▸ **EXERCISE**: Go through the records underneath and write each one out again exactly.

++++ STORED DATA

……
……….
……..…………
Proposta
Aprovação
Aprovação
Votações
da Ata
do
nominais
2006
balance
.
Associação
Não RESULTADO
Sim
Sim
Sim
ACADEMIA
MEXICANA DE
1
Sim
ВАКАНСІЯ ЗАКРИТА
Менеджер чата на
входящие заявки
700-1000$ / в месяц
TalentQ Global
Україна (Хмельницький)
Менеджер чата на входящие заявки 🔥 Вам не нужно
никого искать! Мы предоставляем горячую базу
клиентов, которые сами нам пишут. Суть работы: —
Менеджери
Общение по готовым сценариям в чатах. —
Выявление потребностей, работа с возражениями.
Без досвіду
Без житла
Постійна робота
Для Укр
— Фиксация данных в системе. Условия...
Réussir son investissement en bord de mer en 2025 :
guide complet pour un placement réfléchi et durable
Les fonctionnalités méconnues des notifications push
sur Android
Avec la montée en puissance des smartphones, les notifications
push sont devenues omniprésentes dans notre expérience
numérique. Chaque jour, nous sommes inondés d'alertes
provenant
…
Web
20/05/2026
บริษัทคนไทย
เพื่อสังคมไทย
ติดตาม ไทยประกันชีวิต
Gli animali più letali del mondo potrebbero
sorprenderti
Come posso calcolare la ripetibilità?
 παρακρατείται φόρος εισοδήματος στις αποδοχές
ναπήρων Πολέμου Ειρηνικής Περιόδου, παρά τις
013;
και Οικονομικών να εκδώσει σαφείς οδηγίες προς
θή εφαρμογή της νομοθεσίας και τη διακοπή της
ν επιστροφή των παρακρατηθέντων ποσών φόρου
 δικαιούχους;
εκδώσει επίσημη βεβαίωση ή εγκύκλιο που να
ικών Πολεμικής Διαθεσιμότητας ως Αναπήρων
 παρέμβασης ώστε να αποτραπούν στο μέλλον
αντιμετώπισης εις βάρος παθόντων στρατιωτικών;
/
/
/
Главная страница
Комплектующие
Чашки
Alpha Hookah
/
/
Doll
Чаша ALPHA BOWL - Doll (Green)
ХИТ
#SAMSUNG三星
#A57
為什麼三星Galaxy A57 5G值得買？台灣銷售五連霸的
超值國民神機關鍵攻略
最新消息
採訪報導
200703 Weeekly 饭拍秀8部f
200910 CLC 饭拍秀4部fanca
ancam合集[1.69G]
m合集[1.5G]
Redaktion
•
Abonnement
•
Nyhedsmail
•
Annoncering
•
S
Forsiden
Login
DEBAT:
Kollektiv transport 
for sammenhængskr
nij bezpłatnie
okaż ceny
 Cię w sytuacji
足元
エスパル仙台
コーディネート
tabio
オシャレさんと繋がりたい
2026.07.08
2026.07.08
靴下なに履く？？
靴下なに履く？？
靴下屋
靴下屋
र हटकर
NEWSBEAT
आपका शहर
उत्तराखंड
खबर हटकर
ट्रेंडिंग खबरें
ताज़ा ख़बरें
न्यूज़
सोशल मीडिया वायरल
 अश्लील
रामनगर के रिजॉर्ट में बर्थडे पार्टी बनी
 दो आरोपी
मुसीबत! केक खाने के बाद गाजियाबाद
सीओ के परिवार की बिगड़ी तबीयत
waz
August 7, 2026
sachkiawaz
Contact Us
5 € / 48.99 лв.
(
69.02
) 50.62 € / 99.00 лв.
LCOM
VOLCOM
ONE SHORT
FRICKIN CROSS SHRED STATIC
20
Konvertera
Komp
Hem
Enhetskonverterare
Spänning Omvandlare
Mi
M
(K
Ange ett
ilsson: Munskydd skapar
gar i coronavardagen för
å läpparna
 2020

++++++++

▸ **COMPLETED TASK**:
……
……….
……..…………
Proposta
Aprovação
Aprovação
Votações
da Ata
do
nominais
2006
balance
.
Associação
Não RESULTADO
Sim
Sim
Sim
ACADEMIA
MEXICANA DE
1
Sim
ВАКАНСІЯ ЗАКРИТА
Менеджер чата на
входящие заявки
700-1000$ / в месяц
TalentQ Global
Україна (Хмельницький)
Менеджер чата на входящие заявки 🔥 Вам не нужно
никого искать! Мы предоставляем горячую базу
клиентов, которые сами нам пишут. Суть работы: —
Менеджери
Общение по готовым сценариям в чатах. —
Выявление потребностей, работа с возражениями.
Без досвіду
Без житла
Постійна робота
Для Укр
— Фиксация данных в системе. Условия...
Réussir son investissement en bord de mer en 2025 :
guide complet pour un placement réfléchi et durable
Les fonctionnalités méconnues des notifications push
sur Android
Avec la montée en puissance des smartphones, les notifications
push sont devenues omniprésentes dans notre expérience
numérique. Chaque jour, nous sommes inondés d'alertes
provenant
…
Web
20/05/2026
บริษัทคนไทย
เพื่อสังคมไทย
ติดตาม ไทยประกันชีวิต
Gli animali più letali del mondo potrebbero
sorprenderti
Come posso calcolare la ripetibilità?
 παρακρατείται φόρος εισοδήματος στις αποδοχές
ναπήρων Πολέμου Ειρηνικής Περιόδου, παρά τις
013;
και Οικονομικών να εκδώσει σαφείς οδηγίες προς
θή εφαρμογή της νομοθεσίας και τη διακοπή της
ν επιστροφή των παρακρατηθέντων ποσών φόρου
 δικαιούχους;
εκδώσει επίσημη βεβαίωση ή εγκύκλιο που να
ικών Πολεμικής Διαθεσιμότητας ως Αναπήρων
 παρέμβασης ώστε να αποτραπούν στο μέλλον
αντιμετώπισης εις βάρος παθόντων στρατιωτικών;
/
/
/
Главная страница
Комплектующие
Чашки
Alpha Hookah
/
/
Doll
Чаша ALPHA BOWL - Doll (Green)
ХИТ
#SAMSUNG三星
#A57
為什麼三星Galaxy A57 5G值得買？台灣銷售五連霸的
超值國民神機關鍵攻略
最新消息
採訪報導
200703 Weeekly 饭拍秀8部f
200910 CLC 饭拍秀4部fanca
ancam合集[1.69G]
m合集[1.5G]
Redaktion
•
Abonnement
•
Nyhedsmail
•
Annoncering
•
S
Forsiden
Login
DEBAT:
Kollektiv transport 
for sammenhængskr
nij bezpłatnie
okaż ceny
 Cię w sytuacji
足元
エスパル仙台
コーディネート
tabio
オシャレさんと繋がりたい
2026.07.08
2026.07.08
靴下なに履く？？
靴下なに履く？？
靴下屋
靴下屋
र हटकर
NEWSBEAT
आपका शहर
उत्तराखंड
खबर हटकर
ट्रेंडिंग खबरें
ताज़ा ख़बरें
न्यूज़
सोशल मीडिया वायरल
 अश्लील
रामनगर के रिजॉर्ट में बर्थडे पार्टी बनी
 दो आरोपी
मुसीबत! केक खाने के बाद गाजियाबाद
सीओ के परिवार की बिगड़ी तबीयत
waz
August 7, 2026
sachkiawaz
Contact Us
5 € / 48.99 лв.
(
69.02
) 50.62 € / 99.00 лв.
LCOM
VOLCOM
ONE SHORT
FRICKIN CROSS SHRED STATIC
20
Konvertera
Komp
Hem
Enhetskonverterare
Spänning Omvandlare
Mi
M
(K
Ange ett
ilsson: Munskydd skapar
gar i coronavardagen för
å läpparna
 2020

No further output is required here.